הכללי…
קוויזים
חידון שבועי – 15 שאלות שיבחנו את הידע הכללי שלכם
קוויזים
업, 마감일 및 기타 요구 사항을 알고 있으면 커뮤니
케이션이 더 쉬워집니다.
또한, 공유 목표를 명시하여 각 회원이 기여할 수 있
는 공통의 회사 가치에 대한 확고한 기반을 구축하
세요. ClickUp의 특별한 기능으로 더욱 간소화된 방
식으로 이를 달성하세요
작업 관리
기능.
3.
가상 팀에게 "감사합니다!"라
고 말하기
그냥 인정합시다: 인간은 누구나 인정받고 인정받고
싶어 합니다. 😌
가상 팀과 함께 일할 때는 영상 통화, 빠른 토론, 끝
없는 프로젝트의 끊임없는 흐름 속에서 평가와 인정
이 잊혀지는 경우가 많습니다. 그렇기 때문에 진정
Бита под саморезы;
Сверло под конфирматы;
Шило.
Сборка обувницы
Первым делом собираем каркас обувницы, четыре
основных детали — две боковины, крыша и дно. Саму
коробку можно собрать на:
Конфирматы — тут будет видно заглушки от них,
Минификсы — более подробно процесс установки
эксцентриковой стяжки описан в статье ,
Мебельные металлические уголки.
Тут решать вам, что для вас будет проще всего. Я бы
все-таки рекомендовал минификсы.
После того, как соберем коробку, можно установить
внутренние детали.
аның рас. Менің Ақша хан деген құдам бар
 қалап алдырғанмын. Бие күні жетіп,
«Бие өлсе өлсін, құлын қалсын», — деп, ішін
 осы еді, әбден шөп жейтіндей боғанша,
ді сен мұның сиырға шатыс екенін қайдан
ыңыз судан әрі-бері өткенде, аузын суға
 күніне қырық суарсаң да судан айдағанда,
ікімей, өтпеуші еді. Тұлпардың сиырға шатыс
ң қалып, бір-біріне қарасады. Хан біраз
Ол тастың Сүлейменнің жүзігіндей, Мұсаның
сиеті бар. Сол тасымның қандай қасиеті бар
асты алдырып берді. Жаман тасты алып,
——
All that belongs in the answer is the run of lines above from the line containing "가상 팀과 함께 일할 때는 영상 통화, 빠른 토론, 끝" through the line containing "Конфирматы — тут", exactly as written.

> **Written reply**
가상 팀과 함께 일할 때는 영상 통화, 빠른 토론, 끝
없는 프로젝트의 끊임없는 흐름 속에서 평가와 인정
이 잊혀지는 경우가 많습니다. 그렇기 때문에 진정
Бита под саморезы;
Сверло под конфирматы;
Шило.
Сборка обувницы
Первым делом собираем каркас обувницы, четыре
основных детали — две боковины, крыша и дно. Саму
коробку можно собрать на:
Конфирматы — тут будет видно заглушки от них,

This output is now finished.